Obama told this story in his famous “Yes, we can” speech, delivered after his defeat in the New Hampshire primary in January of 2008, a speech remembered especially for its peroration:

For when we have faced down impossible odds, when we’ve been told we’re not ready or that we shouldn’t try or that we can’t, generations of Americans have responded with a simple creed that sums up the spirit of a people: Yes, we can. …

It was a creed written into the founding documents that declared the destiny of a nation: Yes, we can.

It was whispered by slaves and abolitionists as they blazed a trail towards freedom through the darkest of nights: Yes, we can.

It was sung by immigrants as they struck out from distant shores and pioneers who pushed westward against an unforgiving wilderness: Yes, we can.

It was the call of workers who organized, women who reached for the ballot, a president who chose the moon as our new frontier, and a king who took us to the mountaintop and pointed the way to the promised land: Yes, we can, to justice and equality.

This survey of American history deftly smooths the traumas and conflicts of our past, positing a shared optimism that unites groups historically at odds with one another: those pioneers, for instance, carried slavery westward. But here, slaves and settlers are placed on the same rhetorical plane, both of them part of an ensemble of American dreamers, all of them singing a chorus of “Yes, we can.” It is an appealing vision, but in all that it elides, it is deeply problematic.

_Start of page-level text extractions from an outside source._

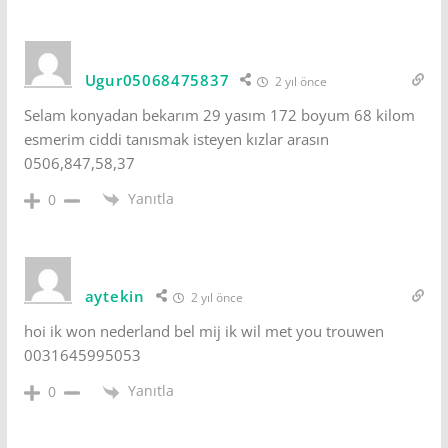
Ugur05068475837
2 yıl önce
Selam konyadan bekarım 29 yasım 172 boyum 68 kilom
esmerim ciddi tanısmak isteyen kızlar arasın
0506,847,58,37
Yanıtla
0
aytekin
2 yıl önce
hoi ik won nederland bel mij ik wil met you trouwen
0031645995053
Yanıtla
0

Obama offers a similar catalog in one of his most poetic speeches, his remarks in 2015 commemorating the 50th anniversary of “Bloody Sunday” in Selma, Alabama. In New Hampshire, Obama had united disparate historical groups by giving them a shared refrain. In Selma, he went a step further, explicitly inviting his audience to identify themselves with a diverse cross-section of American figures:

We are Lewis and Clark and Sacajawea, pioneers who braved the unfamiliar … That’s our spirit. That’s who we are.

We are Sojourner Truth and Fannie Lou Hamer, women who could do as much as any man and then some. And we’re Susan B. Anthony, who shook the system until the law reflected that truth. That is our character.

We’re the immigrants who stowed away on ships to reach these shores, the huddled masses yearning to breathe free–Holocaust survivors, Soviet defectors, the Lost Boys of Sudan. We’re the hopeful strivers who cross the Rio Grande because we want our kids to know a better life. That’s how we came to be.

We’re the slaves who built the White House and the economy of the South. We’re the ranch hands and cowboys who opened up the West, and countless laborers who laid rail, and raised skyscrapers, and organized for workers’ rights.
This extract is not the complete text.